Langfuse (LLM Observability)
Langfuse traces every LLM call your applications make — capturing inputs, outputs, latency, token counts, and costs — so you can debug, evaluate, and monitor AI quality.
Aithroyz deploys Langfuse as a self-hosted instance backed by its own Postgres database. Create a project and generate API keys on first login — Flowise integrates natively via Settings → Analytic Providers using those keys.
Access
URL:
https://langfuse.<env-name>.ops.aithroyz.comFirst user: Register on first visit — the first account becomes the organization owner. Then create a Project to generate your public/secret API key pair.
⚠
Register your admin account immediately after deployment. Langfuse allows open registration by default — restrict sign-ups in Settings → Organization → SSO or by setting LANGFUSE_DISABLE_SIGNUP in the environment (contact support to change provisioner env vars).
Instrumenting Python applications
The Langfuse Python SDK wraps the OpenAI client so you get traces with zero changes to your business logic:
pip install langfuse openaiimport os
from langfuse.openai import openai # drop-in replacement
os.environ["LANGFUSE_HOST"] = "https://langfuse.<env-name>.ops.aithroyz.com"
os.environ["LANGFUSE_PUBLIC_KEY"] = "pk-lf-..." # from Project → API Keys
os.environ["LANGFUSE_SECRET_KEY"] = "sk-lf-..."
# Use exactly like the standard openai client — traces appear automatically
response = openai.chat.completions.create(
model="gpt-4o",
messages=[{"role": "user", "content": "Summarize this incident report..."}],
name="incident-summary", # optional: label the trace
user_id="analyst-alice", # optional: tie trace to a user
session_id="session-abc123", # optional: group traces into a session
)
print(response.choices[0].message.content)✓
For LangChain or Flowise, use the native callback handler instead of the OpenAI wrapper. In Flowise, go to Settings → Analytic Providers → Langfuse and paste your public key, secret key, and host URL.
Viewing traces
Open the Traces tab in your Langfuse project. Each row is one LLM call (or multi-step chain). Click a trace to see:
Input / Output
The full prompt (all messages) sent to the model and the exact completion returned.
Latency
Total wall-clock time and time-to-first-token broken down per generation span.
Token counts
Prompt tokens, completion tokens, and total — aggregated per trace and per model.
Cost
Estimated USD cost based on the model's published pricing. Aggregate over time in the Dashboard tab.
Metadata
Any user_id, session_id, or custom tags you attached at instrumentation time.
Running evaluations
Langfuse Scores let you attach quality signals to traces. Use them to measure accuracy, helpfulness, or safety over time:
1
Manual scoring
Open a trace → click "Add Score". Enter a name (e.g. "accuracy") and a numeric value. Useful for labeling a sample of traces for fine-tuning datasets.
2
LLM-as-judge
Go to Scores → Evaluators → New Evaluator. Write a prompt that takes the trace input/output and returns a score (e.g. 1–5). Langfuse runs the evaluator asynchronously on new traces.
3
SDK scoring
Call langfuse.score(trace_id=..., name="relevance", value=0.9) from your application to attach programmatic scores at runtime (e.g. from a retrieval similarity metric).
Prompt management
Store and version your system prompts in Langfuse instead of hardcoding them. Fetch the active version at runtime so prompt updates deploy without code changes:
from langfuse import Langfuse
lf = Langfuse()
# Fetch the production version of a named prompt
prompt = lf.get_prompt("incident-summary-v2")
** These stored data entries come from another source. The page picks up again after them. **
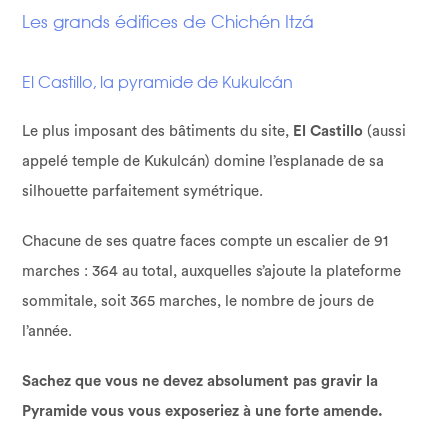
Les grands édifices de Chichén Itzá
El Castillo, la pyramide de Kukulcán
Le plus imposant des bâtiments du site,
El Castillo
(aussi
appelé temple de Kukulcán) domine l’esplanade de sa
silhouette parfaitement symétrique.
Chacune de ses quatre faces compte un escalier de 91
marches : 364 au total, auxquelles s’ajoute la plateforme
sommitale, soit 365 marches, le nombre de jours de
l’année.
Sachez que vous ne devez absolument pas gravir la
Pyramide vous vous exposeriez à une forte amende.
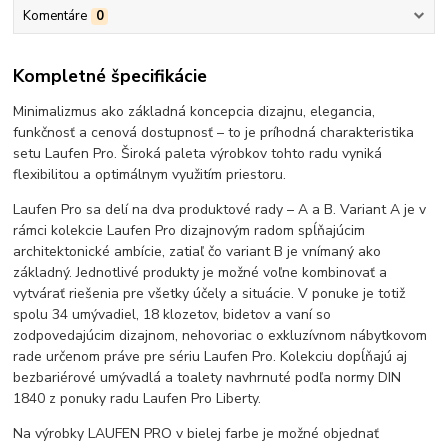
Komentáre
0
Kompletné špecifikácie
Minimalizmus ako základná koncepcia dizajnu, elegancia,
funkčnosť a cenová dostupnosť – to je príhodná charakteristika
setu Laufen Pro. Široká paleta výrobkov tohto radu vyniká
flexibilitou a optimálnym využitím priestoru.
Laufen Pro sa delí na dva produktové rady – A a B. Variant A je v
rámci kolekcie Laufen Pro dizajnovým radom spĺňajúcim
architektonické ambície, zatiaľ čo variant B je vnímaný ako
základný. Jednotlivé produkty je možné voľne kombinovať a
vytvárať riešenia pre všetky účely a situácie. V ponuke je totiž
spolu 34 umývadiel, 18 klozetov, bidetov a vaní so
zodpovedajúcim dizajnom, nehovoriac o exkluzívnom nábytkovom
rade určenom práve pre sériu Laufen Pro. Kolekciu dopĺňajú aj
bezbariérové umývadlá a toalety navhrnuté podľa normy DIN
1840 z ponuky radu Laufen Pro Liberty.
Na výrobky LAUFEN PRO v bielej farbe je možné objednať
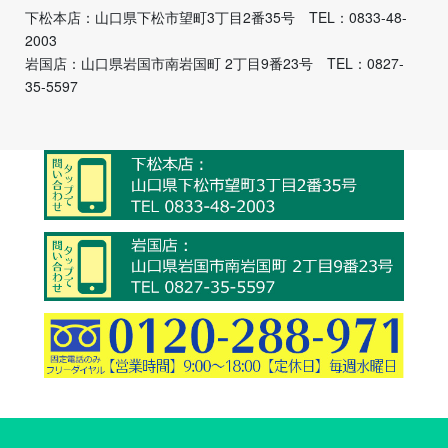
下松本店：山口県下松市望町3丁目2番35号 TEL：0833-48-
2003
岩国店：山口県岩国市南岩国町 2丁目9番23号 TEL：0827-
35-5597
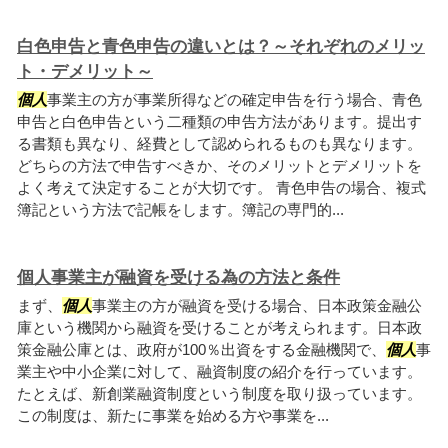
白色申告と青色申告の違いとは？～それぞれのメリッ
ト・デメリット～
個人
事業主の方が事業所得などの確定申告を行う場合、青色
申告と白色申告という二種類の申告方法があります。提出す
る書類も異なり、経費として認められるものも異なります。
どちらの方法で申告すべきか、そのメリットとデメリットを
よく考えて決定することが大切です。 青色申告の場合、複式
簿記という方法で記帳をします。簿記の専門的...
個人事業主が融資を受ける為の方法と条件
まず、
個人
事業主の方が融資を受ける場合、日本政策金融公
庫という機関から融資を受けることが考えられます。日本政
策金融公庫とは、政府が100％出資をする金融機関で、
個人
事
業主や中小企業に対して、融資制度の紹介を行っています。
たとえば、新創業融資制度という制度を取り扱っています。
この制度は、新たに事業を始める方や事業を...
compiled = prompt.compile(tool_name="Elastic SIEM", severity="high")
response = openai.chat.completions.create(
model="gpt-4o",
messages=[{"role": "system", "content": compiled}],
langfuse_prompt=prompt, # links the trace to this prompt version
)Tips
user_id and session_id
Always pass user_id and session_id when tracing user-facing apps. They unlock per-user cost breakdowns and session replay in the Langfuse UI.
Flowise native integration
In Flowise: Settings → Analytic Providers → Langfuse. Enter your public key, secret key, and the Langfuse host URL. All chatflow runs are traced automatically.
Dashboard tab
The Dashboard shows aggregate cost, token usage, and latency over time. Filter by model, user, or custom tag to find expensive or slow call patterns.
Data retention
Langfuse stores all traces in Postgres on the VM. Plan for ~1 KB per trace. For high-volume production use, mount a larger disk or prune old traces via the API.